Jazz, Veterans Day, and the Common Grace of God


Last week Cheryl and I went to one of our favorite spots for a date: Andy’s Jazz Club in Chicago. Listening to jazz performed live is like watching a painter begin to express what she sees with her eyes; there are rules of color mixture, shades and shadowing, positive and negative light, but the artist is also interpreting and experimenting as brush touches canvass. Likewise with jazz artists. As R. C. Sproul reflects on God’s character demonstrated through jazz:

“Jazz contains improvisation, but improvisation is not chaos. These musicians obey the numerical relationships between tones that establish music. Their impromptu riffs only work because they follow the protocols of rhythm and harmony. Jazz virtuosos spontaneously increase the complexity of a piece as written while maintaining the rules of their craft.”

Spoken like a true theologian who understands the common grace of God. Common, because God is so good to bless Christ-rejectors with amazing skill at the piano, drum-set, guitar, and saxophone: The sun shines on the just and the unjust as it also rains on the just and the unjust (Matt. 5:45). Common grace, because God gives to all men, life, breath, and everything good that pertains to humanity (Acts 17:25). Common, because God is impartial to ethnicity, creed, class, caste, and credential. Common, because God is un-obligated and un-beholding to anyone – he does not have to be so kind and generous to anyone.

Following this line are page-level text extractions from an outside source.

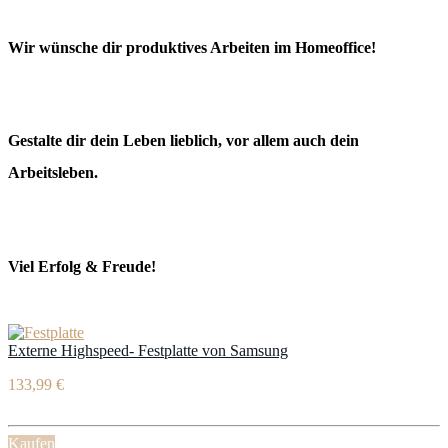
Wir wünsche dir produktives Arbeiten im Homeoffice!
Gestalte dir dein Leben lieblich, vor allem auch dein
Arbeitsleben.
Viel Erfolg & Freude!
Externe Highspeed- Festplatte von Samsung
133,99 €
Kaufen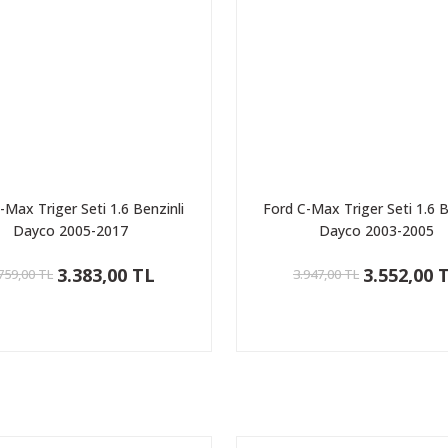
-Max Triger Seti 1.6 Benzinli
Ford C-Max Triger Seti 1.6 B
Dayco 2005-2017
Dayco 2003-2005
3.383,00 TL
3.552,00 
759,00 TL
3.947,00 TL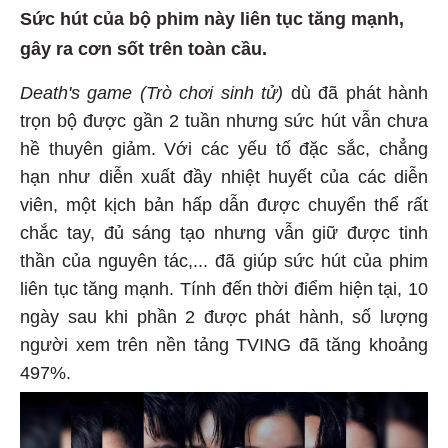
Sức hút của bộ phim này liên tục tăng mạnh,
gây ra cơn sốt trên toàn cầu.
Death's game (Trò chơi sinh tử)
dù đã phát hành
trọn bộ được gần 2 tuần nhưng sức hút vẫn chưa
hề thuyên giảm. Với các yếu tố đặc sắc, chẳng
hạn như diễn xuất đầy nhiệt huyết của các diễn
viên, một kịch bản hấp dẫn được chuyển thể rất
chắc tay, đủ sáng tạo nhưng vẫn giữ được tinh
thần của nguyên tác,... đã giúp sức hút của phim
liên tục tăng mạnh. Tính đến thời điểm hiện tại, 10
ngày sau khi phần 2 được phát hành, số lượng
người xem trên nền tảng TVING đã tăng khoảng
497%.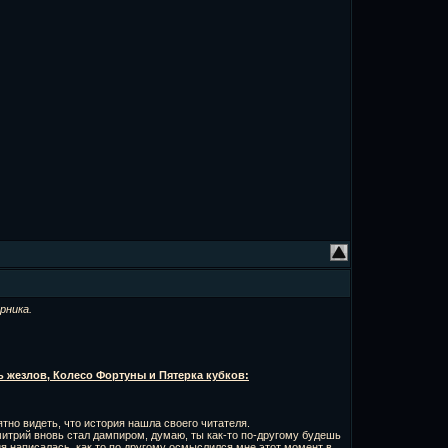
рника.
 жезлов, Колесо Фортуны и Пятерка кубков:
тно видеть, что история нашла своего читателя.
Дмитрий вновь стал дампиром, думаю, ты как-то по-другому будешь
рия написалась, как то по другому осмыслился мне этот момент в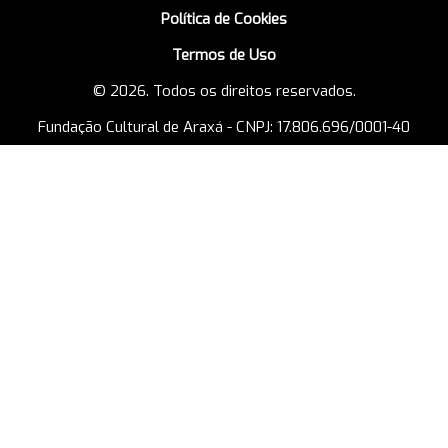
Política de Cookies
Termos de Uso
© 2026. Todos os direitos reservados.
Fundação Cultural de Araxá - CNPJ: 17.806.696/0001-40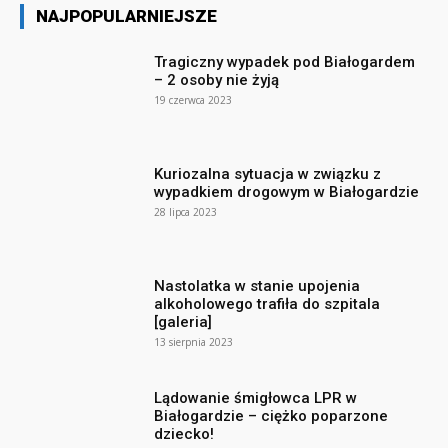
NAJPOPULARNIEJSZE
Tragiczny wypadek pod Białogardem
– 2 osoby nie żyją
19 czerwca 2023
Kuriozalna sytuacja w związku z
wypadkiem drogowym w Białogardzie
28 lipca 2023
Nastolatka w stanie upojenia
alkoholowego trafiła do szpitala
[galeria]
13 sierpnia 2023
Lądowanie śmigłowca LPR w
Białogardzie – ciężko poparzone
dziecko!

Today is Veterans Day – and this day too is owing to God’s common grace. The fact that so many can enjoy this day in relative freedom while not giving thanks to God for sending his Son to die for their sins is proof of God’s abundant mercies. It is a tragedy of sacrifice to enjoy the freedoms of this country and yet remain unthankful with contempt towards our democracy, our constitution, and our soldiers; Alec Baldwin and everyone else who spurns the Common Grace of God for the freedoms we enjoy really should turn in their citizenship and move wherever they think they can enjoy better freedoms. But what is a more grievous tragedy of sacrifice is to enjoy ANYTHING, and yet spurn the sacrifice of Christ on a horrific cross. If Christ had not died upon the cross there would not be a single, relaxing, pleasurable moment experienced anywhere by anyone for any reason. You think War is Hell? A Christ-less, Cross-less World History would be Hell for everyone immediately, for then there would be no covenant and no over-arching (think: God’s Covenant to Noah to not destroy the earth, signified by a rainbow) common grace to hold back the wrath.

O the Common Grace of God to give us so many things to be thankful for. Today, I am thankful for so many proofs of God’s long-suffering to so many insufferable people – including me. Aren’t you?